La guerra, poi, ha enormemente aggravato la situazione. I bombardamenti si sono scatenati su intiere zone cittadine con predilizione invero eccessiva per le case di abitazione. I profughi, gli sfollamenti, le requisizioni hanno fatto il resto. Ma questo peggioramento è andato a pesare esclusivamente sui poveri tapini che abitavano gli alloggi medi e minimi e che si sono visti requisire dei locali mentre si lasciavano intatti quelli dei grandi appartamenti col pretesto che erano troppo cari per assegnarli a profughi e sinistrati.
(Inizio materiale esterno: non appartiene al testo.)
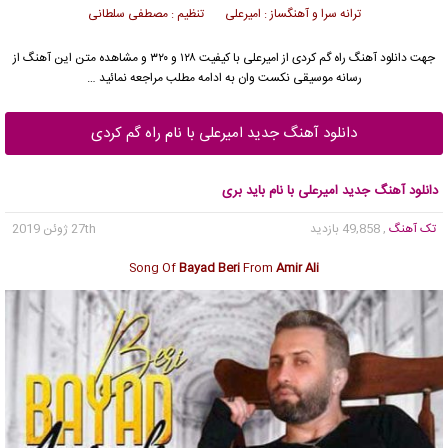
ترانه سرا و آهنگساز : امیرعلی تنظیم : مصطفی سلطانی
جهت دانلود آهنگ راه گم کردی از
امیرعلی
با کیفیت ۱۲۸ و ۳۲۰ و مشاهده متن این آهنگ از
رسانه موسیقی نکست وان به ادامه مطلب مراجعه نمائید …
دانلود آهنگ جدید امیرعلی با نام راه گم کردی
دانلود آهنگ جدید امیرعلی با نام باید بری
تک آهنگ
, 49,858 بازدید
27th ژوئن 2019
Song Of
Bayad Beri
From
Amir Ali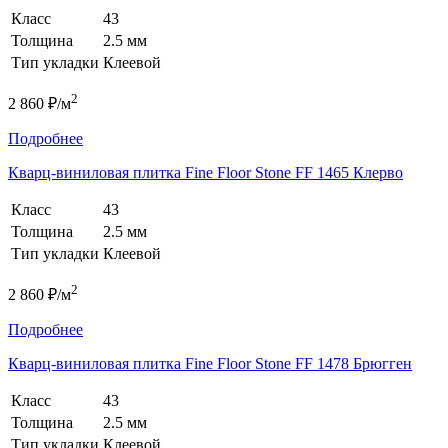
Класс
43
Толщина
2.5 мм
Тип укладки
Клеевой
2
2 860 ₽/м
Подробнее
Кварц-виниловая плитка Fine Floor Stone FF 1465 Клерво
Класс
43
Толщина
2.5 мм
Тип укладки
Клеевой
2
2 860 ₽/м
Подробнее
Кварц-виниловая плитка Fine Floor Stone FF 1478 Брюгген
Класс
43
Толщина
2.5 мм
Тип укладки
Клеевой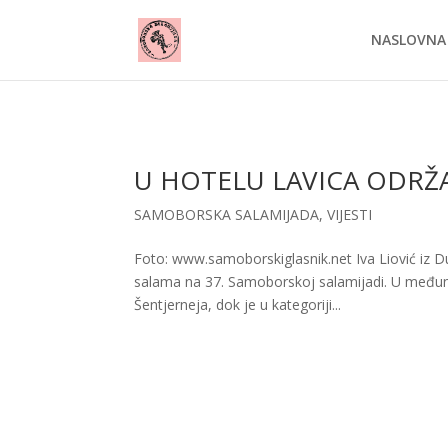
NASLOVNA
U HOTELU LAVICA ODRŽ
SAMOBORSKA SALAMIJADA
,
VIJESTI
Foto: www.samoborskiglasnik.net Iva Liović iz Du
salama na 37. Samoborskoj salamijadi. U međunar
Šentjerneja, dok je u kategoriji...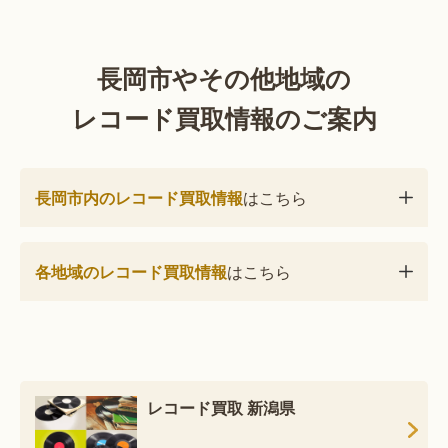
長岡市やその他地域の
レコード買取情報のご案内
長岡市内のレコード買取情報
はこちら
各地域のレコード買取情報
はこちら
レコード買取 新潟県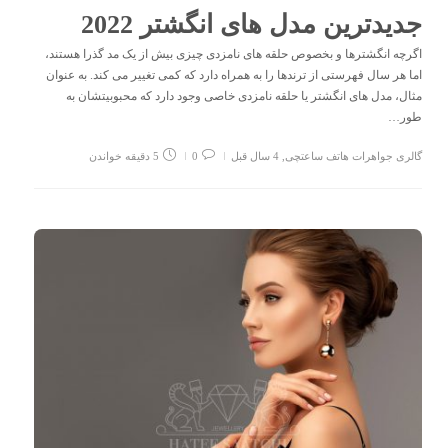
جدیدترین مدل های انگشتر 2022
اگرچه انگشترها و بخصوص حلقه های نامزدی چیزی بیش از یک مد گذرا هستند،
اما هر سال فهرستی از ترندها را به همراه دارد که کمی تغییر می کند. به عنوان
مثال، مدل های انگشتر یا حلقه نامزدی خاصی وجود دارد که محبوبیتشان به
طور…
گالری جواهرات هاتف ساعتچی
,
4 سال قبل
0
5 دقیقه خواندن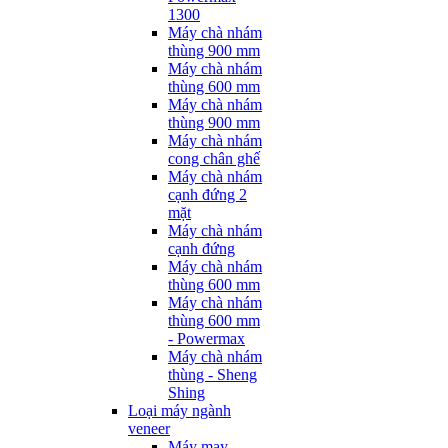
1300
Máy chà nhám
thùng 900 mm
Máy chà nhám
thùng 600 mm
Máy chà nhám
thùng 900 mm
Máy chà nhám
cong chân ghế
Máy chà nhám
cạnh đứng 2
mặt
Máy chà nhám
cạnh đứng
Máy chà nhám
thùng 600 mm
Máy chà nhám
thùng 600 mm
- Powermax
Máy chà nhám
thùng - Sheng
Shing
Loại máy ngành
veneer
Máy may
A conflitto terminato, si fa un gran parlare di ricostruzione. Si sa che, secondo gli studi condotti a termine negli ultimi anni, è possibile, ricorrendo ai sistemi di costruzione in serie, attrezzare l’organizzazione produttiva in modo

da lanciare ogni anno sul mercato centinaia di migliaia di alloggi moderni, completi e comodissimi, insieme a milioni di mobili; ma non si riesce a liberarsi dalla camicia di Nesso dell’economia borghese sulla quale grava il peso della guerra appena chiusa. Si sa che, per le industrie edilizie, basterebbero solo due millioni di tonnellate di carbone, cioè il 15% della nostra importazione, cifra che potrebbe essere coperta per metà almeno con la produzione nazionale di combustibile; ma non si conclude nulla. Si sa che dalla riattivazione dell’industria edilizia dipendono la possibilità di ripresa economica, della lotta contro disoccupazione, dell’incremento del benessere generale, ma non riesce a preparare a concretare i piani e i programmi per il funzionamento delle industrie quando il carbone non sarà più così scarso. Si potrebbe risolvere il problema dei trasporti, degli sgomberi, dell’adattamento delle fonti forza motrice alla produzione edilizia; ma il governo è una larva travagliata dagli interessi di bottega del CLN e le industrie pensano solo ai propri affari. Si potrebbe utilizzare il poco disponibile per riparare quel che è ancora riparabile, prima che le intemperie lo abbiano completamente distrutto; ma si inorridisce di fronte ai costi. L’esosità dei padroni di terreni che chiedono compensi iperbolici per ogni metro quadro di terreno si ripercuote sugli affitti di ogni vano che si costruisce o che si pensa di costruire. Si trovano 100 millioni per ricostruire il Palazzo Reale di Milano e 80 per rimettere in ordine La Scala, ma non si preannuncia alcun serio piano di costruzione per gli operai, i sinistrati, le molte vittime della guerra. Pertanto, nessuna leva dalle file né dei socialisti né dei comunisti progressivi per sostenere che, si vuol dare la casa al popolo a prezzo ragionevole, occorre espropriare senza indennità!